Statistical Sampling Page

Tools Available | Audit Services Home Page

Click on your browser's Print button to print this document at your printer.

How To Use Statistical Sampling

Introduction

The following sections describe the uses and applications of basic sampling plans and sample selection techniques. Anyone interested in survey sampling, quality control, accuracy of records, or any other situation in which you must draw conclusions based on an inspection of part of a population should seriously consider using statistical sampling techniques. Any form of sampling, whether statistical or judgmental, is an application of a procedure to less than 100% of the population.

Sampling and testing are commonly used terms to describe the process of obtaining information about an entire population by examining only a part of it. The following sections are intended to briefly examine and clearly explain the basic concepts of sampling theory to provide the user with the necessary background to apply sampling methods. This presentation assumes the reader has had some formal statistics course(s) in their education process. The reader should consult available reference works such as Arkins' Handbook of Sampling for Auditing and Accounting. An Excel based statistical sampling tool is available for download which you can use to calculate sample size, precision, confidence level, standard deviation and generate lists of random numbers. (To obtain a copy of the program, click on the link and save the Excel file to the directory of your choice.)

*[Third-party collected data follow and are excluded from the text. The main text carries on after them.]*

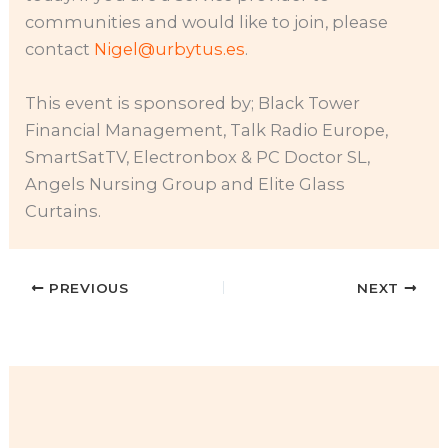
communities and would like to join, please
contact
Nigel@urbytus.es
.
This event is sponsored by; Black Tower
Financial Management, Talk Radio Europe,
SmartSatTV, Electronbox & PC Doctor SL,
Angels Nursing Group and Elite Glass
Curtains.
PREVIOUS
NEXT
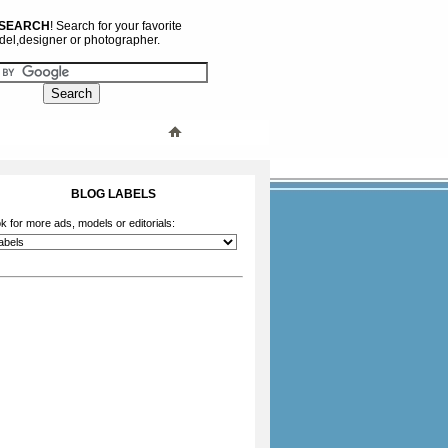
 SEARCH
! Search for your favorite
el,designer or photographer.
BLOG LABELS
k for more ads, models or editorials:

Advantages of Sampling with Statistical Measurements

An effective sampling method often requires more than objectivity. It requires some means for establishing sample sizes and appraising sample results mathematically. Such a sample will have a behavior which is measurable in terms of the rules of the theory of probability. When a sample is obtained statistically, it is possible to state, with a stipulated degree of confidence, that the number of errors in the sample applies proportionately to the unsampled portion of the universe as well. Statistical sampling provides the user with the following advantages:

The sample result is objective and defensible. It is not subject to questions of bias that might be raised relative to a judgment sample.
The method provides a means of knowing, in advance, the size of the maximum sample needed. Sample size and justification for expense or time spent are defensible as reasonable when confidence level desired is reasonable for the risk being evaluated.
The method provides an estimate of the degree of risk that the sample may not be representative of the entire population. This limits deviation due to sampling variations.
Statistical sampling can be more accurate than an examination of every item in a large population. This is certainly true where the volume and tediousness of the data under review can lead to errors of omission or fact by the user.
Statistical sampling may save time and money. Frequently, a statistical sample may include fewer items than a fixed percentage sample. Also, one sample may be used to test several characteristics of a given record.
Objective evaluation of test results is possible. Statistical sampling provides a means of projecting test results within known limits of reliability.
Data may be combined and evaluated, even though obtained by different users.

Basic Statistical Terms

The following are some of the more basic statistical terms that users should be familiar with in the application and discussion of statistical measurement:

Average. The average or mean is the primary measurement of the central tendency of a variable. The average is calculated by summing all of the values for the variable and dividing the total by the number of occurrences.
Range. The range of a variable is the difference between the most extreme values for the variable. For example, if the number of items for a particular stock number in each of five storerooms was 2, 4, 3, 7 and 4, then the range would be from 2 to 7.
Standard Deviation. The standard deviation is a measure of the distance of all values from the arithmetic mean. It is the most useful measure of dispersion.
Reliability (also known as Confidence Level). This is a common sense notion of accuracy. It is meaningless unless used in conjunction with the concept of precision. Reliability is talking about the probability that the statistic measured by the sample (generally the mean) closely approximates the statistic for the entire population, or that the confidence interval will contain the true value being estimated.
Standard deviation is the key to determining reliability. For example, if the confidence interval spans plus and minus one standard deviation, the reliability would be 68.26%; two standard deviations, 95.44%.
Precision. This is a also common sense notion of accuracy. It is meaningless unless used in conjunction with the concept of reliability. Precision is also another way of describing the confidence interval. Precision is talking about the range of values about a statistic measured by a sample (generally the mean) which will have a given probability of containing the true value of the population's statistic. Precision is described in terms of a plus and minus value about a sample mean. For example, if the confidence interval is $1.00, precision would be shown as +/- $.50.
Confidence Interval. The confidence interval is the plus and minus interval about the sample statistic. It is another way of expressing the concept of precision.
Frequency Distribution. A frequency distribution is the classification of the elements of a set of data by a quantitative characteristic. The more classes in a frequency distribution, the more detail is shown. Too much detail makes summarization difficult.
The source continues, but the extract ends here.